Directions for this task:
From the line containing "Чемпионат мира 2027 (392, 274)" down to the final line of the entries below, quote every line verbatim. Exclude pictures.
Input material below:
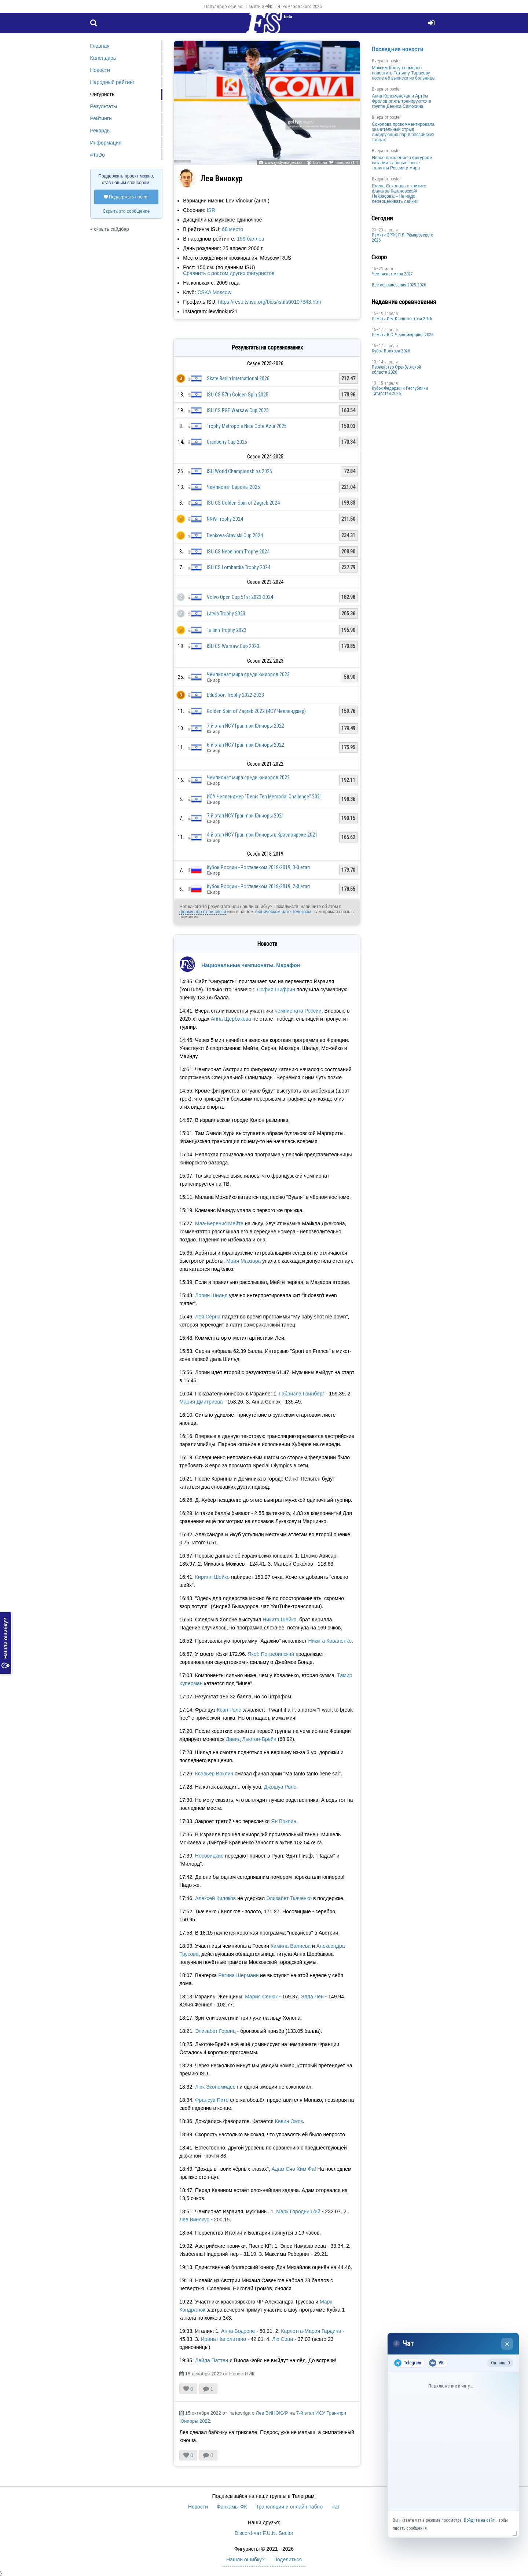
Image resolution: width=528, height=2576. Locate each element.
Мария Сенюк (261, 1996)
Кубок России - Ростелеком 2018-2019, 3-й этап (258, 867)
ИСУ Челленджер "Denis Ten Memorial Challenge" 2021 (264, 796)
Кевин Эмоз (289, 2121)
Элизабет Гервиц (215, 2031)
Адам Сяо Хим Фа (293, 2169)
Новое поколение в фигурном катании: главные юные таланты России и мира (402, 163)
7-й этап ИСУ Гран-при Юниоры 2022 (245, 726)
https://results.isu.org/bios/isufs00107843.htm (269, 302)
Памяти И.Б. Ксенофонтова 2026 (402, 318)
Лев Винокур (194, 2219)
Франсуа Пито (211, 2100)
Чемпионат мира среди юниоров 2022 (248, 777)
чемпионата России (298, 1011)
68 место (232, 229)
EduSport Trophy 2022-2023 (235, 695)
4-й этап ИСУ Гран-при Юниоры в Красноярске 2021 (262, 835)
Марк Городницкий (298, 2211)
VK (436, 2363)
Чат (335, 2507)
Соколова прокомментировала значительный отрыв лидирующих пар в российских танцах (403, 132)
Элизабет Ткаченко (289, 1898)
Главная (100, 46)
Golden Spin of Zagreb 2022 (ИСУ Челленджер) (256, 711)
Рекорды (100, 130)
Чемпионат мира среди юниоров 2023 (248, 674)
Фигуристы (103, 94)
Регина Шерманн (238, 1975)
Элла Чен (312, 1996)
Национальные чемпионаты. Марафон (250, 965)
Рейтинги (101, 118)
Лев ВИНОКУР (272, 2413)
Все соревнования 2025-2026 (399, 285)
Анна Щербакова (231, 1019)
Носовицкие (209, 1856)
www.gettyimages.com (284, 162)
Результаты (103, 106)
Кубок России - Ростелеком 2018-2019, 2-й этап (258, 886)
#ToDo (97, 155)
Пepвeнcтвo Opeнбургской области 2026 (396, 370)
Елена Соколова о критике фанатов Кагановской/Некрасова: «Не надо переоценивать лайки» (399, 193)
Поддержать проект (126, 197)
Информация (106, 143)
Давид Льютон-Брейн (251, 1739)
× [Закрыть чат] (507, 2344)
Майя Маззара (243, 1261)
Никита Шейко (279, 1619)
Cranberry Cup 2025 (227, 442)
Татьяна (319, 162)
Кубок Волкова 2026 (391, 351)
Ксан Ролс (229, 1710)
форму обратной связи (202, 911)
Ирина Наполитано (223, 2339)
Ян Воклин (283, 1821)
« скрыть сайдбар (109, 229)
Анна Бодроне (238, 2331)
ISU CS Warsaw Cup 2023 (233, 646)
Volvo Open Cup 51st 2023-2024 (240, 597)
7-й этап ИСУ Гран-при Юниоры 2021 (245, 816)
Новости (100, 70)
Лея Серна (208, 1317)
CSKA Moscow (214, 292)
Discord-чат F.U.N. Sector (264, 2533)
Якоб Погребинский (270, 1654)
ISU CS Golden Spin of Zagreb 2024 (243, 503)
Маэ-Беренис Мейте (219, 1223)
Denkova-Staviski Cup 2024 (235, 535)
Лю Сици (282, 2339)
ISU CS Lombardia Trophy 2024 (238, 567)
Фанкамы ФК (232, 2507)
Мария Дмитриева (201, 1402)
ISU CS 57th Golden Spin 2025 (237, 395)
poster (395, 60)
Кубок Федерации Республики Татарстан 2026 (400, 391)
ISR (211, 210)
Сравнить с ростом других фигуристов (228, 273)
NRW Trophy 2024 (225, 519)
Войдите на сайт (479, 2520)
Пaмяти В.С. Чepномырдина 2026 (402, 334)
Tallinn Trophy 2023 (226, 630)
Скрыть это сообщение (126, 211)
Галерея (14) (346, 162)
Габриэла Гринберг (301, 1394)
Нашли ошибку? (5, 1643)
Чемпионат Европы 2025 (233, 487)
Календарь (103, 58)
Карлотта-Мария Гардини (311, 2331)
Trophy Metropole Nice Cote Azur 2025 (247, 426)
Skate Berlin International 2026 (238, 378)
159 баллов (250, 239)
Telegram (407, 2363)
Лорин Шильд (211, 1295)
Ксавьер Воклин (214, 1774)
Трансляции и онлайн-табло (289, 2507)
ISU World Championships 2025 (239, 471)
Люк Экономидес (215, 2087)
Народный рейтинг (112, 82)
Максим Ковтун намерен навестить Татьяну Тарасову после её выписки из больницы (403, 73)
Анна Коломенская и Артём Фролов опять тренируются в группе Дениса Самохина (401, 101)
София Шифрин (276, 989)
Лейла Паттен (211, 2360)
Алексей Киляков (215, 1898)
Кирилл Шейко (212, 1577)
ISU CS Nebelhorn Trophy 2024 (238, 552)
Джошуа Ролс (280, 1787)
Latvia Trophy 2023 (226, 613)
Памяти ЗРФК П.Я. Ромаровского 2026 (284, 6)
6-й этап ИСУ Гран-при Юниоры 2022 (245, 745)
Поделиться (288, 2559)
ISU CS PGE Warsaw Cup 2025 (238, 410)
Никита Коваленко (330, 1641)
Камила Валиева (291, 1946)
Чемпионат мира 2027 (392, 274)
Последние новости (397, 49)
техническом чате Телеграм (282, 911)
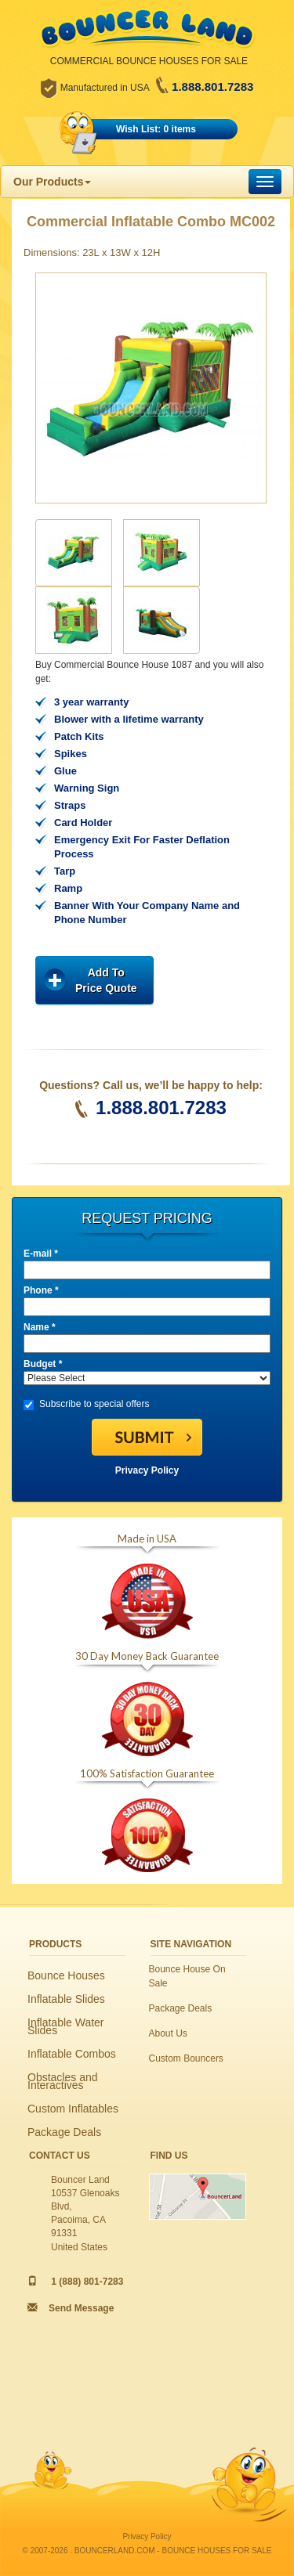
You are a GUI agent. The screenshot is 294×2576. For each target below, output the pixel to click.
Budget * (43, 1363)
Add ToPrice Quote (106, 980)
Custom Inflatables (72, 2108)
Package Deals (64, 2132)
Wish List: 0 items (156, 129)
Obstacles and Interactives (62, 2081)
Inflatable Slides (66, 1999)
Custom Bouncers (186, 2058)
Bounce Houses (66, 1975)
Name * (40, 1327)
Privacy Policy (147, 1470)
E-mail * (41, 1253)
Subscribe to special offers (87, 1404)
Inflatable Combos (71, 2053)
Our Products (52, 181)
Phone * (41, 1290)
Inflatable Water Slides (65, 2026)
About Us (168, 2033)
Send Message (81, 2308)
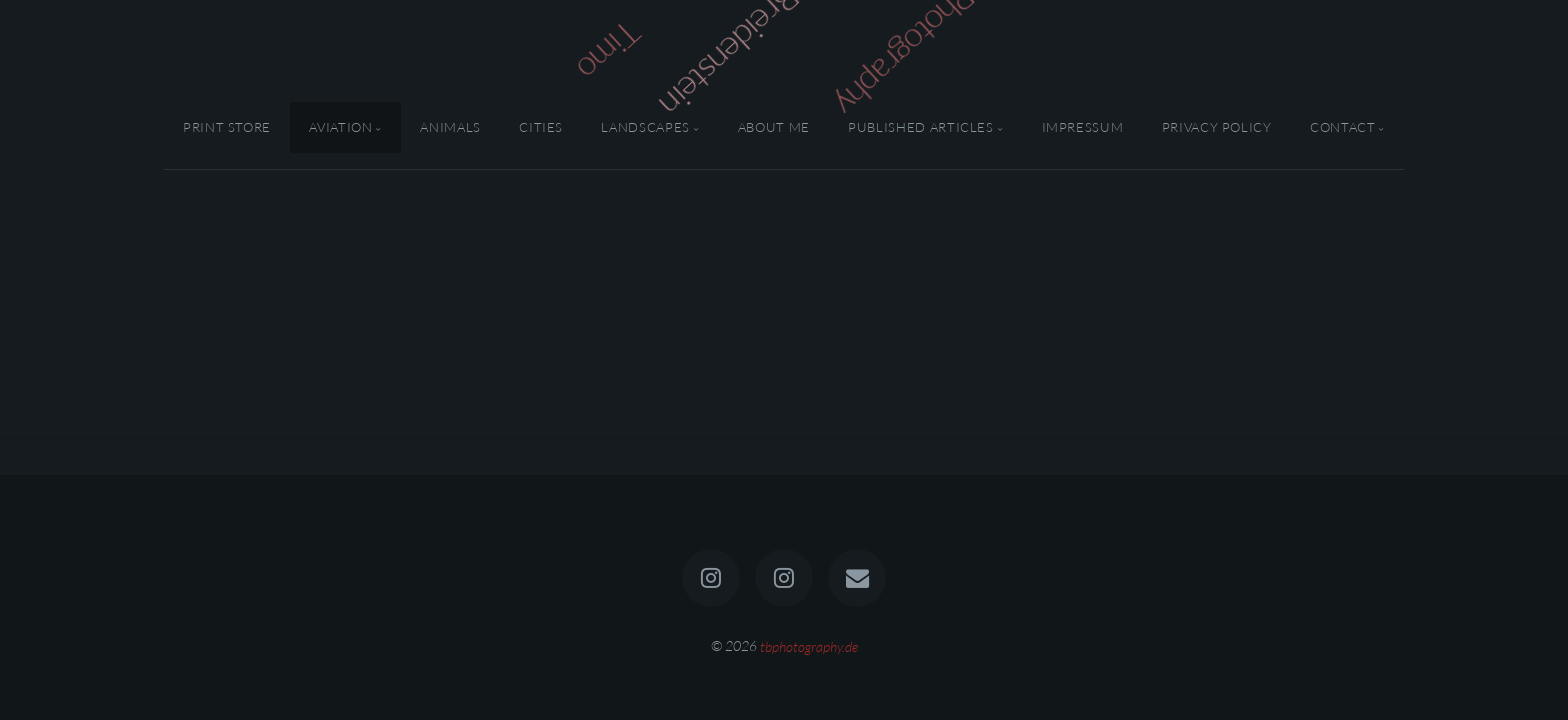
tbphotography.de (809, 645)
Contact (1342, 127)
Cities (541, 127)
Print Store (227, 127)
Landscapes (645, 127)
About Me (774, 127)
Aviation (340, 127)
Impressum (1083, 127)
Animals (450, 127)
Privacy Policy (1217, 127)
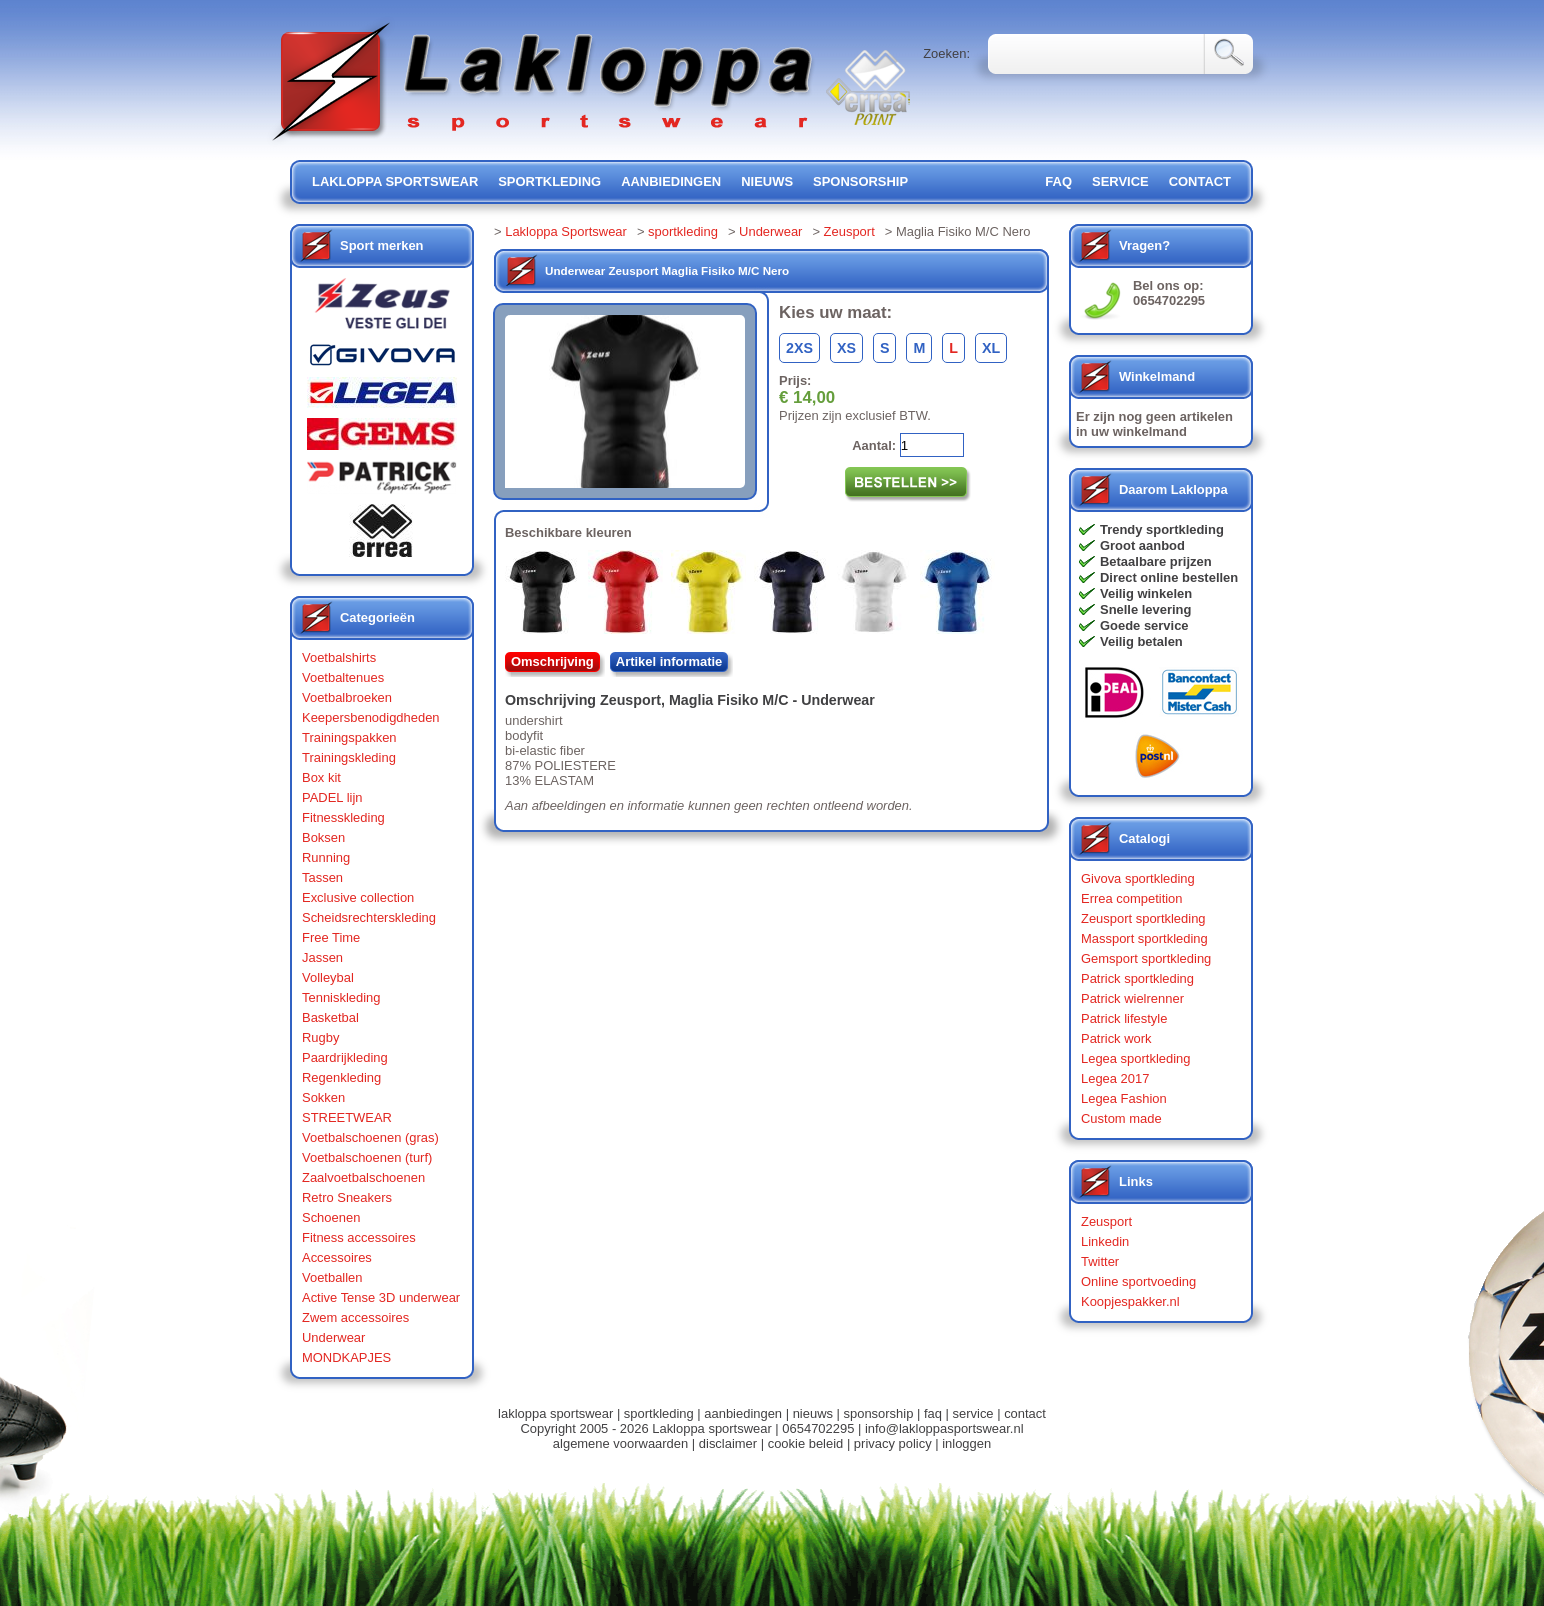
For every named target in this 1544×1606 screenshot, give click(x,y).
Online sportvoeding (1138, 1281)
End of Input material.
Completed exercise:
Чемпионат мира 2027 (392, 274)
Последние новости (397, 49)
техническом чате Телеграм (282, 911)
You are a GUI agent. The screenshot is 294×2576. For each target below, output the pixel to click.
Budget * (43, 1363)
Add ToPrice Quote (106, 980)
Custom Inflatables (72, 2108)
Package Deals (64, 2132)
Wish List: 0 items (156, 129)
Obstacles and Interactives (62, 2081)
Inflatable Slides (66, 1999)
Custom Bouncers (186, 2058)
Bounce Houses (66, 1975)
Name * (40, 1327)
Privacy Policy (147, 1470)
E-mail * (41, 1253)
Subscribe to special offers (87, 1404)
Inflatable Combos (71, 2053)
Our Products (52, 181)
Phone * (41, 1290)
Inflatable Water Slides (65, 2026)
About Us (168, 2033)
Send Message (81, 2308)
tbphotography.de (809, 645)
Contact (1342, 127)
Cities (541, 127)
Print Store (227, 127)
Landscapes (645, 127)
About Me (774, 127)
Aviation (340, 127)
Impressum (1083, 127)
Animals (450, 127)
Privacy Policy (1217, 127)
For every named target in this 1544×1606 screenshot, give click(x,y).
Online sportvoeding (1138, 1281)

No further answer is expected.